There are many things that I do on a daily basis that almost are not worth my time – things like maintaining a free blog or submitting free articles or posting on forums or even updating my Twitter status.

None of those things directly make me as much money as landing a new joint venture, as writing a sales letter, sending out emails or running a webinar course.

Why do I do them? Because they demonstrate social proof. If someone is thinking about buying from me and they look me up, they'll find hundreds of articles, hundreds of blog posts, and thousands of forum posts.

What will I find when I look you up? Will I find lots of social proof or will I find negative social proof? I'll find a lot of good things about you if you follow these 5 steps.

Element #1: Blog Comment Scarcity Or Blog Responses

You probably do have a blog, right? If I go to it, will I find it's being constantly updated or it has not been updated in the last several years? Are there lots of posts or only 1 or 2? And out of those posts, are lots of people commenting? I decided very early on that when I created my blog, I wanted to have lots and lots of comments.

Otherwise, it would look like I was talking and no one was listening.

When I make blog posts and I get dozens, if not hundreds, of comments for every post, everyone can see how much of an authority I am. When you have the same thing, people can see how much of an authority you are. I got a lot of comments on my blog at first by limiting posts to only 10 comments.

I told people that if I got 10 comments on my blog, then I look at either the post content, otherwise I would stop.

Eventually, I escalated this to saying after I had 10 comments, I would close comments completely and now I have this at 100 comments per post and that's how and why you should have blog comment scarcity and blog responses.

Send traffic to your list, to your latest blog post, but have some kind of deal either that you will turn off comments or stop writing unless you get a certain number of responses because people read but they don't like to respond.

Element #2: Price Scarcity

How do you show that what you're offering has lots and lots of value but still get people to buy when you are first launching it and don't have a huge list? If you're entering a new niche or at first building a list, offer your product at a low price but set a deadline for when you will increase that price and then actually increase it.

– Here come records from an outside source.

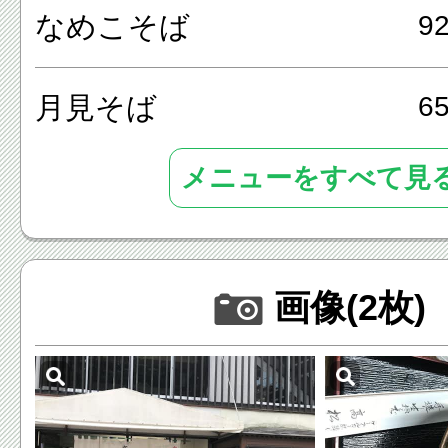
なめこそば
9
高松屋のメニューは、冷天トロ
月見そば
6
ざるそば、山菜そば、たぬき
そば、月見そば、カレー南蛮そ
メニューをすべて見
り、うどんとしても注文でき
また、店内は全面喫煙となっ
画像(2枚)
タバコを吸われる方でも気兼
来ます。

This way, if people are buying your product for $20 but you are about to increase it to $50, people realize that the regular prize is $50. Don't run a discount because that will anger your early adopters, but this way, you will reward your fast action-takers and early adaptors by letting them buy low, and then once you have a proven selling record and you have testimonials, now you can increase the price at the time and date you said you would.

Element #3: Webinar Replay Scarcity

Are you starting to see a pattern where I'm talking about social proof?

People can be trained to give you a certain reaction. When you make a blog post, you train them to leave comments. When you are increasing the price, you train them to buy. The same should be true for your live instructions. When I run a webinar, I want the maximum number of people to show up live. When somebody shows up live, they're kind of a captive audience.

They can't fast-forward, they're usually not multicasting and they're sure as heck can't pause your presentation either. It's as close to real life as possible.

That's why you shouldn't always offer a replay of your webinar. Maybe you're not going to offer any kind of replay of your webinar or you're going to offer a replay only available for the next 48 hours or even you're only going to offer a replay inside of your paid membership site.

Either of these 3 strategies will motivate people to attend your webinars live and even if they don't believe you now, they will believe you after you stick to your guns and do what you said you will time and time again.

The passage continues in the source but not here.